肠道菌群及其代谢产物是动脉粥样硬化的重要调节因子。口服药物，如阿司匹林，最近被发现可以调节肠道微生物群。然而，药物-微生物-代谢物相互作用在动脉粥样硬化中的作用尚未被探讨。本文从小鼠模型和人类队列中鉴定出两种肠道益生菌，即鼠乳酸杆菌（L. murinus）和约氏乳杆菌（L. johnsonii），它们与阿司匹林的使用呈正相关。具体来说，这两个物种的根除消除了阿司匹林的抗动脉粥样硬化作用，而它们的移植显示出对动脉粥样硬化的治疗作用。宏基因组学和代谢组学数据的综合分析显示，丁酸盐水平升高与这两个物种有关。机械地，L. murinus和L. johnsonii与产生丁酸盐的细菌如Allobaculum形成共生网络。这项研究证实，肠道微生物产生丁酸盐，这有助于保护肠道屏障，防止脂多糖的泄漏。
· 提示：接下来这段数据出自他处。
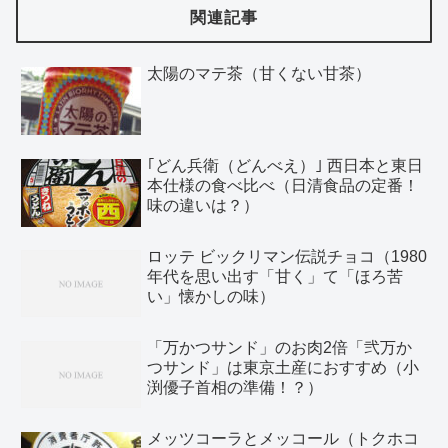
関連記事
太陽のマテ茶（甘くない甘茶）
｢どん兵衛（どんべえ）｣ 西日本と東日
本仕様の食べ比べ（日清食品の定番！
味の違いは？）
ロッテ ビックリマン伝説チョコ（1980
年代を思い出す「甘く」て「ほろ苦
い」懐かしの味）
「万かつサンド」のお肉2倍「弐万か
つサンド」は東京土産におすすめ（小
渕優子首相の準備！？）
メッツコーラとメッコール（トクホコ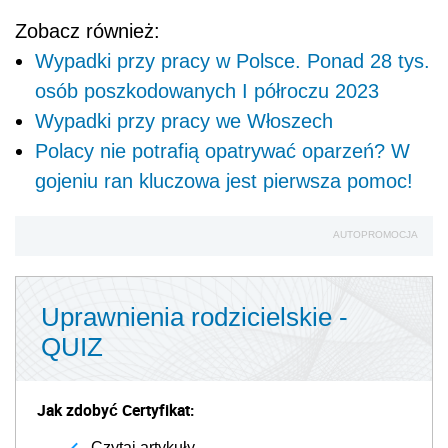
Zobacz również:
Wypadki przy pracy w Polsce. Ponad 28 tys.
osób poszkodowanych I półroczu 2023
Wypadki przy pracy we Włoszech
Polacy nie potrafią opatrywać oparzeń? W
gojeniu ran kluczowa jest pierwsza pomoc!
AUTOPROMOCJA
Uprawnienia rodzicielskie -
QUIZ
Jak zdobyć Certyfikat:
Czytaj artykuły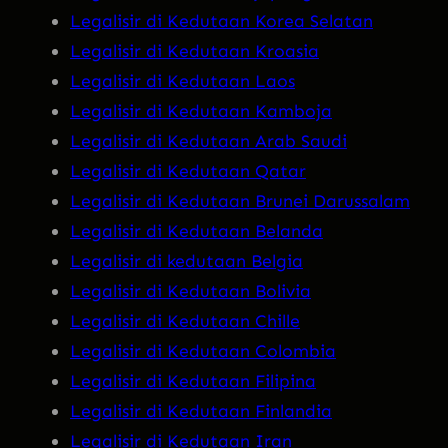
Legalisir di Kedutaan Korea Selatan
Legalisir di Kedutaan Kroasia
Legalisir di Kedutaan Laos
Legalisir di Kedutaan Kamboja
Legalisir di Kedutaan Arab Saudi
Legalisir di Kedutaan Qatar
Legalisir di Kedutaan Brunei Darussalam
Legalisir di Kedutaan Belanda
Legalisir di kedutaan Belgia
Legalisir di Kedutaan Bolivia
Legalisir di Kedutaan Chille
Legalisir di Kedutaan Colombia
Legalisir di Kedutaan Filipina
Legalisir di Kedutaan Finlandia
Legalisir di Kedutaan Iran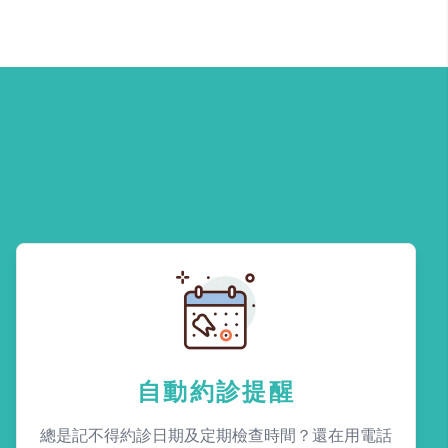
自動約診提醒
總是記不得約診日期及定期檢查時間？還在用電話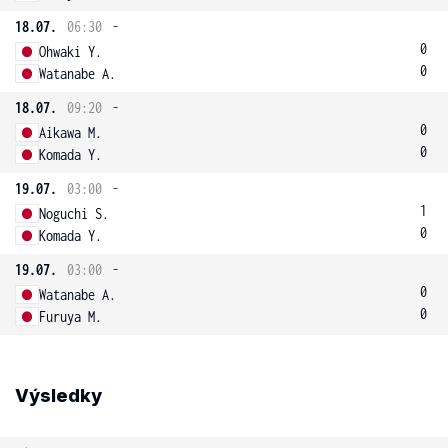
18.07.
06:30
-
0
Ohwaki Y.
0
Watanabe A.
18.07.
09:20
-
0
Aikawa M.
0
Komada Y.
19.07.
03:00
-
1
Noguchi S.
0
Komada Y.
19.07.
03:00
-
0
Watanabe A.
0
Furuya M.
Výsledky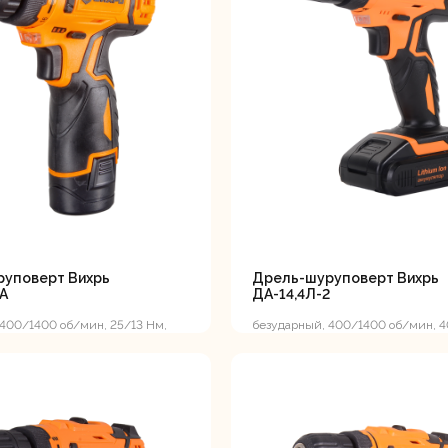
лотки
банки
Сетевые
Степлеры
шуруповерты
электрическ
уповерт Вихрь
Дрель-шуруповерт Вихрь
А
ДА-14,4Л-2
 400/1400 об/мин, 25/13 Нм,
безударный, 400/1400 об/мин, 4
0.96 кг, кейс
14.4 В, 2 А*ч, 1.25 кг
овочные
Точильные станки
Угловые
илы
шлифовальн
машины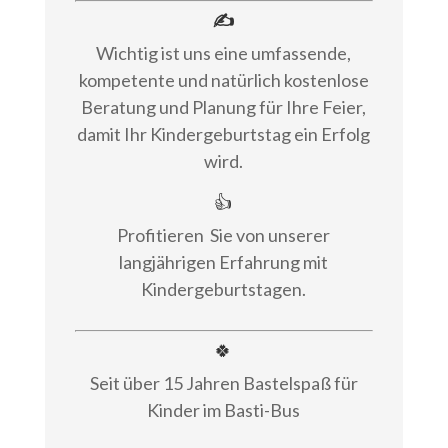
✍
Wichtig ist uns eine umfassende,
kompetente und natürlich kostenlose
Beratung und Planung für Ihre Feier,
damit Ihr Kindergeburtstag ein Erfolg
wird.
👍
Profitieren
Sie von unserer
langjährigen Erfahrung mit
Kindergeburtstagen.
🍀
Seit über 15 Jahren Bastelspaß für
Kinder im Basti-Bus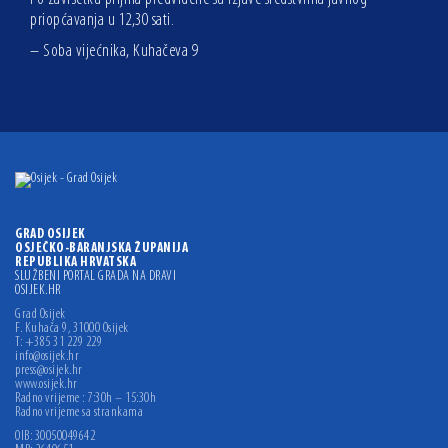
priopćavanja u 12,30 sati.
– Soba vijećnika, Kuhačeva 9
GRAD OSIJEK
OSJEČKO-BARANJSKA ŽUPANIJA
REPUBLIKA HRVATSKA
SLUŽBENI PORTAL GRADA NA DRAVI
OSIJEK.HR
Grad Osijek
F. Kuhača 9, 31000 Osijek
T: +385 31 229 229
info@osijek.hr
press@osijek.hr
www.osijek.hr
Radno vrijeme : 7:30h – 15:30h
Radno vrijeme sa strankama
OIB: 30050049642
通过整合分子生物学和单细胞测序数据，证实G蛋白偶联受体109A （GPR109A）是丁酸盐的直接靶点。L. murinus和L. johnsonii产生的丁酸盐通过激活GPR109A，抑制动脉粥样硬化过程中巨噬细胞焦亡过程中Gasdermin D （GSDMD）的表达。这些发现为药物-微生物群轴提供了新的见解，可以靶向改善动脉粥样硬化的治疗。

本文章由计算机程序翻译，如有差异，请以英文原文为准。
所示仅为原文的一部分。